Musikwoche Braunwald – Die Kraft der lyrischen Miniatur

Das Motto «Kinderszenen wurde als Titel der diesjährigen 85. Musikwoche in Braunwald gewählt und führt damit Inhalte aus den Vorjahren (Refugium, die Welt aus den Fugen) weiter. Michael Eidenbenz, künstlerischer Leiter der Musikwoche, Leiter des Departements Musik der Zürcher Hochschule der Künste, vorher publizistisch und journalistisch tätig; nahm sich mit seinem Referat dieser Thematik an.

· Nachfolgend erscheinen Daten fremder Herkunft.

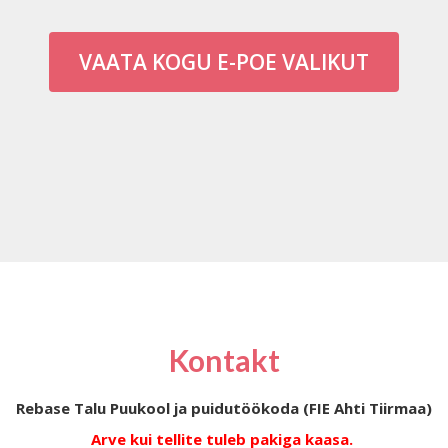
VAATA KOGU E-POE VALIKUT
Kontakt
Rebase Talu Puukool ja puidutöökoda (FIE Ahti Tiirmaa)
Arve kui tellite tuleb pakiga kaasa.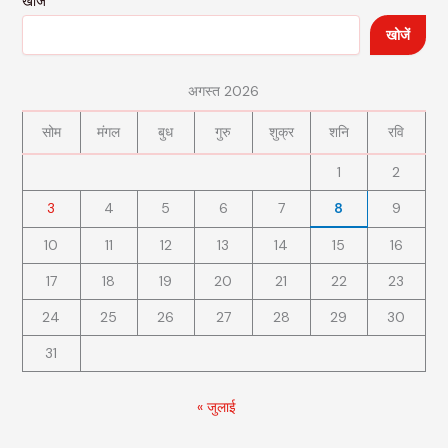
खोजें
खोजें
अगस्त 2026
सोम
मंगल
बुध
गुरु
शुक्र
शनि
रवि
1
2
3
4
5
6
7
8
9
10
11
12
13
14
15
16
17
18
19
20
21
22
23
24
25
26
27
28
29
30
31
« जुलाई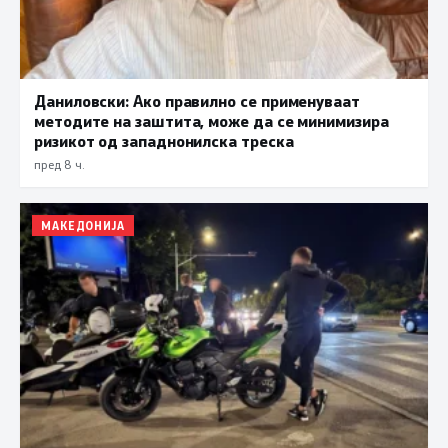
Даниловски: Ако правилно се применуваат
методите на заштита, може да се минимизира
ризикот од западнонилска треска
пред 8 ч.
МАКЕДОНИЈА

Musikwoche Braunwald – Die Kraft der lyrischen Miniatur

Kindheit ist Teil unseres Lebens, ist in uns vorhanden, auch wenn wir ihr altersgebunden längst entwachsen sind. Robert Schumann, (1810 – 1856) beschreibt mit seinen 13 Klavierstücken Szenen aus dieser Zeitspanne, wendet sich damit dem Leben der Jungen hin. Er hat Titel gewählt, die ganz klar Bekenntnisse und Ausdeutungen sind. Es seien erwähnt: Von fremden Ländern und Menschen; Hasche-Mann, Bittendes Kind, Glückes genug; Träumerei; Am Kamin; Fast zu ernst; Kind im Einschlummern; Der Dichter spricht.

Diese musikalische Form fasziniert. Mit einigen Fragmenten verdeutliche Michael Eidenbenz Schumanns Denken, dessen Hingabe und kompositorische Kunst. Da spreche ein romantischer Dichter, deutete der Referent mit einzelnen Akkorden am Flügel im Saal des Märchenhotels Braunwald aus. Schumanns Zyklen stufte er musikalische Gedichte ein. Da gehe es weniger um Geschichtliches als ums Heute, die direkte Gegenwart. Auch wenn Gedichte eher aus der Mode gekommen sind, Gedichtbände nicht mehr unbedingt in Bücherregalen stehen, ist deren Popularität geblieben – glücklicherweise. Gedichte sind eine Frage der jeweiligen Perspektive, Zugänge sind immer gegeben, werden beispielsweise dank Medien bekannt gemacht.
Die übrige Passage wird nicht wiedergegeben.